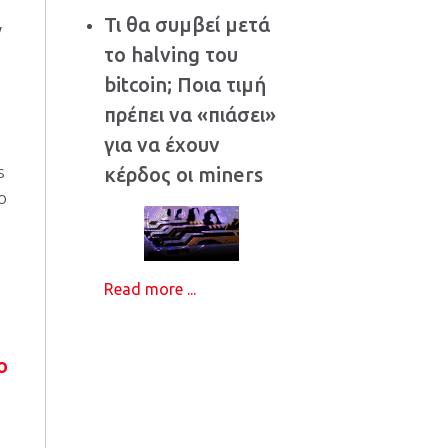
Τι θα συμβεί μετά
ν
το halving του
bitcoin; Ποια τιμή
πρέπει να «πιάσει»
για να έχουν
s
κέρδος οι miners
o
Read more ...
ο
* * *
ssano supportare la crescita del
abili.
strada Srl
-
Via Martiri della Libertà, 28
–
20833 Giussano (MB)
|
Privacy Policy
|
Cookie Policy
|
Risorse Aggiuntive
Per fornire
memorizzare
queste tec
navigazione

§ WORK REQUIRED
Give the exact lines, and only those, from the line containing "20833 Giussano (MB)" through the line containing "navigazione" in the entries above.

§ ANSWER SPACE
20833 Giussano (MB)
|
Privacy Policy
|
Cookie Policy
|
Risorse Aggiuntive
Per fornire
memorizzare
queste tec
navigazione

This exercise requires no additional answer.